Made famous through the spy movie franchise, it is said to target a valuation of £5bn (€5.6bn), which would approach Ferrari’s multiples. Aston Martin is controlled by London-based Investindustrial Advisors and Kuwaiti Investment.
The offering will allow the carmaker’s shareholders to cash out with a potential 10-fold return — months before the UK leaves the EU.
While the UK’s post-Brexit automotive industry is one of the sectors most exposed to potential trade hurdles, the split wasn’t a large factor in the IPO calculations, chief financial officer Mark Wilson has said.
— Aston Martin (@astonmartin) June 26, 2018
The carmaker’s plans for a listing contrast with Volvo’s decision to delay its own IPO because of global trade tensions that may require a rejigging of its production base. For its part, Aston Martin expects to deliver between 6,200 units and 6,400 units this year and achieve a profit margin of about 23%. Production will rise to as many as 9,800 units in 2020.
Like its Italian rival, the British marque has broadened beyond cars, experimenting with Aston Martin-styled yachts and apartments and opening a store in London’s Mayfair where it sells branded shirts and prams to wealthy patrons.

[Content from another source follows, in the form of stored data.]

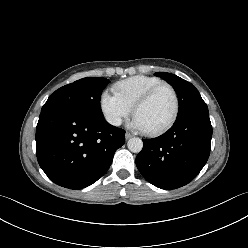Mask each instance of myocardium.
Masks as SVG:
<instances>
[{"mask_svg":"<svg viewBox=\"0 0 248 248\" xmlns=\"http://www.w3.org/2000/svg\"><path fill=\"white\" fill-rule=\"evenodd\" d=\"M164 87L168 88L172 92V95L174 98V110H173V113H172L171 117L169 118V120L165 124H163L162 126L156 128V129H153V130H143L149 136H157V135L164 133L176 121L178 113H179V109H180V100H179V96H178L176 89L174 88V86H172L171 84H169L167 82H161V83L153 86L152 88H150L148 91H146L135 102V104L132 108V112H133V115L135 117L138 109L141 108L143 105H145L158 90H160L161 88H164Z\"/></svg>","mask_w":248,"mask_h":248,"instance_id":"f54148a6","label":"myocardium"}]
</instances>
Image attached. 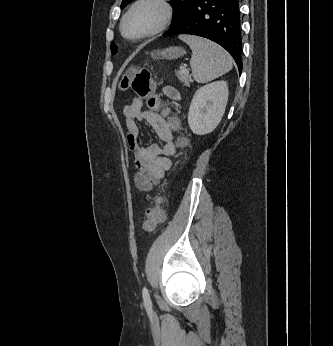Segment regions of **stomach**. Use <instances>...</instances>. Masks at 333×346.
Here are the masks:
<instances>
[{"label":"stomach","instance_id":"1","mask_svg":"<svg viewBox=\"0 0 333 346\" xmlns=\"http://www.w3.org/2000/svg\"><path fill=\"white\" fill-rule=\"evenodd\" d=\"M184 53H185L184 49L180 47H169L165 50L157 51L156 53L154 52L151 54V56L153 58H157L161 56L162 58H166V59H177L181 57Z\"/></svg>","mask_w":333,"mask_h":346}]
</instances>
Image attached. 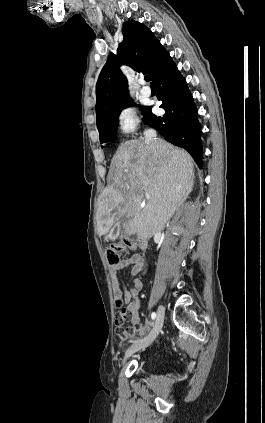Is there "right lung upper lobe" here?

“I think what you’re seeing is a company with its mojo back,” chief executive Andy Palmer said. “We’re getting on the front foot, because we’re small, because we’re agile, and because we’ve managed the company to allow us to have the cash to do it,” he said.
In addition to Ms Hughes, Aston Martin also named five other independent directors including two other women, Imelda Walsh and Tensie Whelan. If it didn’t add women to the board, the company would have become one of about 10 companies within the UK’s benchmark FTSE 350 shares index to have an all-male boardroom at a time when the UK government is urging businesses to ensure 33% of their directors are female by 2020. The women on the board were not added because of diversity requirements, Mr Palmer said.
The indicative price range for the IPO is expected to be announced in a prospectus around September 20, with the final offer price in early October, the statement said.